Records from a dataset
□ □ □ □ □

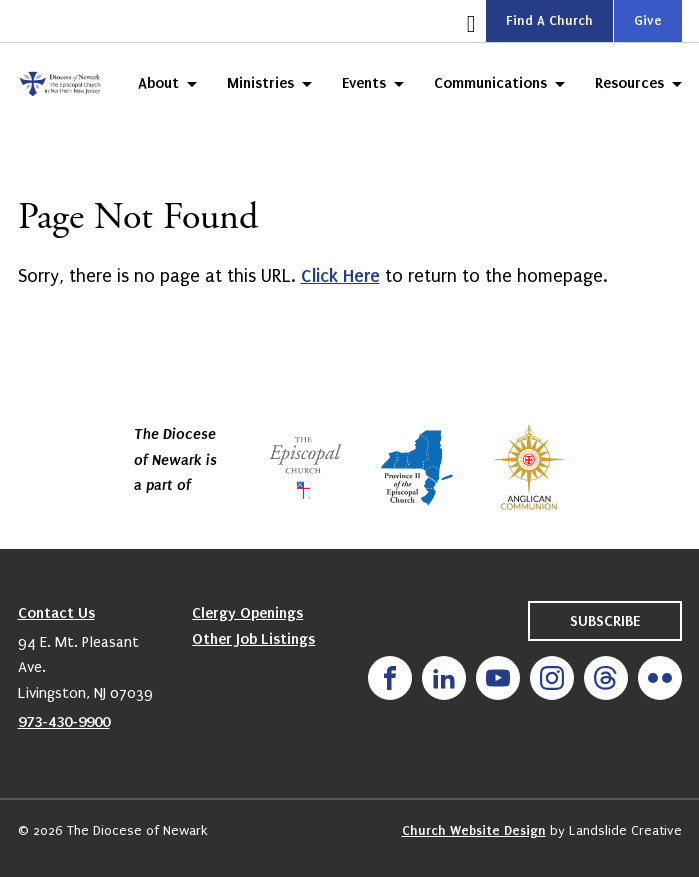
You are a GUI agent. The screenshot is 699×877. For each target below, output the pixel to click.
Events (364, 83)
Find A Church (549, 20)
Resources (629, 83)
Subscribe (605, 621)
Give (648, 20)
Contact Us (56, 613)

□ □ □ □ □

Exercise directions: Give the records again exactly, minus the pictures.

Response below:
You are a GUI agent. The screenshot is 699×877. For each target below, output the pixel to click.
Events (364, 83)
Find A Church (549, 20)
Resources (629, 83)
Subscribe (605, 621)
Give (648, 20)
Contact Us (56, 613)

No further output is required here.